GETTING THE CELLAR READY FOR OUR DEPARTURE

The For Sale sign is up in front of the house. Dozens of folks are streaming through our completely staged home – meaning that it looks pretty much like we don’t live here. Every morning, we hide all of the evidence of our occupancy and we depart whenever the realtor notifies us that a showing is happening. Fortunately, that has been happening very regularly of late.

We will be heading to Europe for a while, no fixed address, probably for most of 2015 and maybe beyond. I am looking forward to sampling more of the wines of Spain, France, Germany, and Austria (at a minimum), but what to do about our wines in our home cellar?
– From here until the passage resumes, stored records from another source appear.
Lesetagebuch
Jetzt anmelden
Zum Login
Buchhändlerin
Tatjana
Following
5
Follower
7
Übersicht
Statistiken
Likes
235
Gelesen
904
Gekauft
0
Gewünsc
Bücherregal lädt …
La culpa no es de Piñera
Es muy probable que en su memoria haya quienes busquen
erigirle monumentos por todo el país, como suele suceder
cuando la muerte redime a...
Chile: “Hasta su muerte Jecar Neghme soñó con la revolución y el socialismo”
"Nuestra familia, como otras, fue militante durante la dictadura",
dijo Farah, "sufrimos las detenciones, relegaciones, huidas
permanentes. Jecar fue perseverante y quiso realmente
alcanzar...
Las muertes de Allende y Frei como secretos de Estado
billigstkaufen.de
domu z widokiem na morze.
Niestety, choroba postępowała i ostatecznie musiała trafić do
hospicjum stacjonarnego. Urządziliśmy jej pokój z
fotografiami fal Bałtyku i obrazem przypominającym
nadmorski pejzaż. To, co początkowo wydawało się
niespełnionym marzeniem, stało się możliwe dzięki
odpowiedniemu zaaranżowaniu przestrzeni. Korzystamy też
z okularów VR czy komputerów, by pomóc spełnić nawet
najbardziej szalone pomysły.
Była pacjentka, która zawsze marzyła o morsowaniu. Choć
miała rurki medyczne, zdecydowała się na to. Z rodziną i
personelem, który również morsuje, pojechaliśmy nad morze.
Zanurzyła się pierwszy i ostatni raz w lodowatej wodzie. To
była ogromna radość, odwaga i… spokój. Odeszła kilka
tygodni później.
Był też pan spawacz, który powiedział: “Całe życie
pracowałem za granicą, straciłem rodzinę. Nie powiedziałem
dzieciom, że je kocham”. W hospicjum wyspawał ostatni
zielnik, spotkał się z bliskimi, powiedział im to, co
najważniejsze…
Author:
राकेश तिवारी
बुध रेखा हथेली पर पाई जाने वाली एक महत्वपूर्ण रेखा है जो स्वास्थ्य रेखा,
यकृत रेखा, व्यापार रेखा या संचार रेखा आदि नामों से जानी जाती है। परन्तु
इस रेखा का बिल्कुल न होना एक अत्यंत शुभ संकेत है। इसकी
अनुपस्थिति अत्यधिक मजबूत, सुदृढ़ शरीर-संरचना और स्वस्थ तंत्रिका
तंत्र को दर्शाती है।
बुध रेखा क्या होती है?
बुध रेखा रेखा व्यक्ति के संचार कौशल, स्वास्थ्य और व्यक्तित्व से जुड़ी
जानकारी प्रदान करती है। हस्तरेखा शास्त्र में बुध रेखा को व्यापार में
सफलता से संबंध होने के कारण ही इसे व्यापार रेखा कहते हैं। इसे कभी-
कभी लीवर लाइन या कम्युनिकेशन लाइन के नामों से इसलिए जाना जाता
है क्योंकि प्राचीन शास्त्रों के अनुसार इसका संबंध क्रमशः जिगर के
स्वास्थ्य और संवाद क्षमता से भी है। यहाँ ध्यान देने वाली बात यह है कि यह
Now, when I say “cellar,” I should note that we live in a suburban tract house. No basement. Our “cellar” consists of a number of stashes around the house, where lighting is minimal and temperature is fairly steady. The really good stuff is in a wine refrigerator in the garage, but there are bottles on a rack in our utility closet, another rack in a hallway, another on the cabinet in our dining room (French only!), and more on a small rack built into our kitchen breakfast nook.

When the move was being planned, we had about 350 bottles in total. We rented a locker at CELLAR MASTERS in Newbury Park, CA, where we put a dozen cases right away and where the remainder will go when we leave.

The focus now is on drinking wines that will not age well, or that are at or near their peak now. We are also supplementing with some purchases of whites, which we do not tend to keep over time for the most part. Our wines are mostly from California, with the Central Coast and Napa and Sonoma well-represented; plus a couple of cases of French wines, and a few Australians and one or two from British Columbia’s Okanagan Region.

So, our case of ARTISTE wines, our CLENDENDEN FAMILY WINES and the AU BON CLIMAT are being consumed, as are our STOLPMAN and some CABERNETS. Our French wines, mostly Bordeaux, will age well, as will the Burgundies. We will keep some of the newer CLOS PEPE Pinots, which should last a few years, and we will have a lot of assorted CABERNETS and MERLOTS from California to keep.

I expect that we will be down to about 200 bottles when we depart sometime in mid to late February. At some point, we will likely have the wines shipped from the storage facility to wherever we land, or sell it off. It is both fun and a bit sad to be consuming some of the bottles that we obtained from the wineries or through friends. But, there are worse things that one has to do, right?